Torch.autograd.backward uses up more memory after every batch

cakeeatingpolarbear · January 10, 2018, 8:58am

I have a simple network

class MyNet(nn.Module):
    def __init__(self):
        super().__init__()
        self.features = nn.Sequential(OrderedDict())
        self.features.add_module("conv1", nn.Conv2d(1, 2, kernel_size=2, stride=1, bias=False))
        self.features.add_module("conv2", nn.Conv2d(2, 2, kernel_size=2, stride=1, bias=False))   
        self.classifier = nn.Linear(2, 100000, bias=False)
        
    def forward(self, inp):          
        features = self.features(inp)
        features = features.view(1, -1)
        output = self.classifier(features)
        return output

Which is trained via:

my_net = MyNet().cuda()
optimizer = Adam(my_net.parameters())
criterion = nn.MSELoss(reduce=False)
inp = Variable(torch.rand(1, 1, 3, 3)).cuda()
target = Variable(torch.rand(1, 100000)).cuda()
weights = Variable(torch.rand(1, 100000)).cuda()

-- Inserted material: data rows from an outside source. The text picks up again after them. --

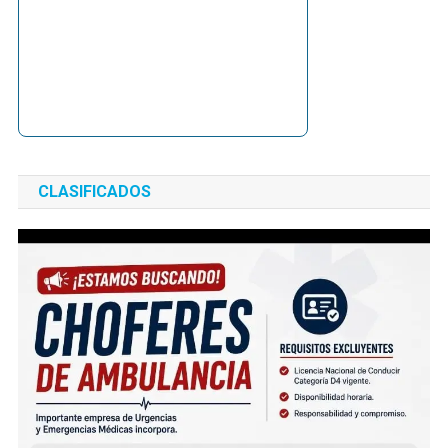
CLASIFICADOS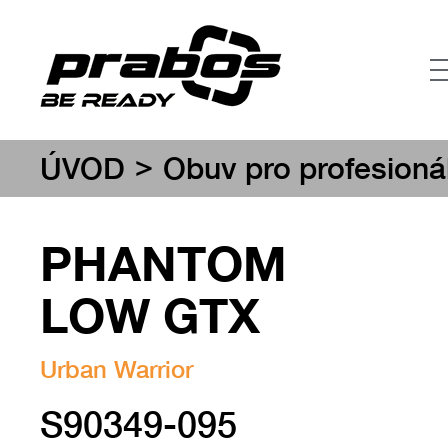
>
ÚVOD
Obuv pro profesioná
PHANTOM
LOW GTX
Urban Warrior
S90349-095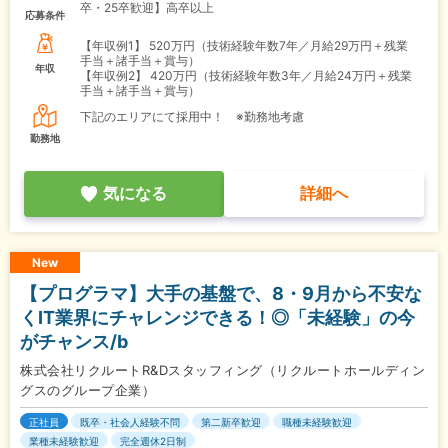
卒・25卒歓迎】高卒以上
応募条件
【年収例1】
520万円（技術経験年数7年／月給29万円＋残業
手当＋諸手当＋賞与）
年収
【年収例2】
420万円（技術経験年数3年／月給24万円＋残業
手当＋諸手当＋賞与）
下記のエリアにて採用中！ ※勤務地考慮
勤務地
気になる
詳細へ
New
【プログラマ】大手の基盤で、8・9月から不安な
くIT業界にチャレンジできる！◎「未経験」の今
がチャンス/b
株式会社リクルートR&Dスタッフィング（リクルートホールディン
グスのグループ企業）
正社員
既卒・社会人経験不問
第二新卒歓迎
職種未経験歓迎
業種未経験歓迎
完全週休2日制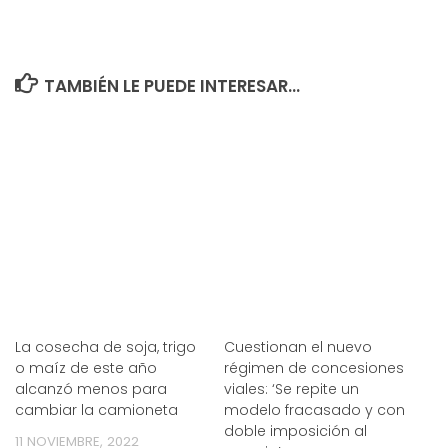
TAMBIÉN LE PUEDE INTERESAR...
La cosecha de soja, trigo
Cuestionan el nuevo
o maíz de este año
régimen de concesiones
alcanzó menos para
viales: ‘Se repite un
cambiar la camioneta
modelo fracasado y con
doble imposición al
11 NOVIEMBRE, 2022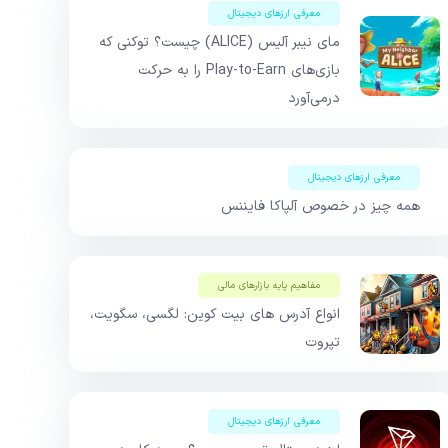
معرفی ارزهای دیجیتال
مای نیبر آلیس (ALICE) چیست؟ توکنی که
بازی‌های Play-to-Earn را به حرکت
درمی‌آورد
معرفی ارزهای دیجیتال
همه چیز در خصوص آلپاکا فایننس
مفاهیم پایه بازار‌های مالی
انواع آدرس های بیت کوین: لگسی، سگویت،
تپروت
معرفی ارزهای دیجیتال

for i in tqdm(range(1000)):
    output = my_net(inp)
    loss = criterion(output, target)
    loss = torch.mean(loss, dim=0).unsqueeze(0)
    torch.autograd.backward(loss, weights)
    optimizer.step()
    time.sleep(0.5)

After the end of every batch, the memory used by my GPU slowly creeps up, though this is a lot more pronounced when using a network of a bigger size. Why is this happening?

albanD · January 10, 2018, 10:09am

Hi,

The problem is that you wrap your input in a Variable outside of the training loop. Thus all the buffers are kept.
You should create your input as: inp = torch.rand(1, 1, 3, 3).cuda().
And inside your training loop:

for i in tqdm(range(1000)):
  inp_var = Variable(inp)
  output = my_net(inp_var)

cakeeatingpolarbear · January 10, 2018, 12:23pm

Ahh right, what exactly is the buffer, and where can I read more on this?

albanD · January 10, 2018, 12:57pm

When you compute things with Variables, some intermediary results are kept (which I called buffers) so that backpropagation can be done.

jpeg729 · January 10, 2018, 3:42pm

I thought the automatic garbage collection should clean those up. For instance, in the above example once the output and loss are recalculated, their old values and any residues kept from the calculation ought to be freed.

But I can imagine that this cleaning up is not as quick as it could be.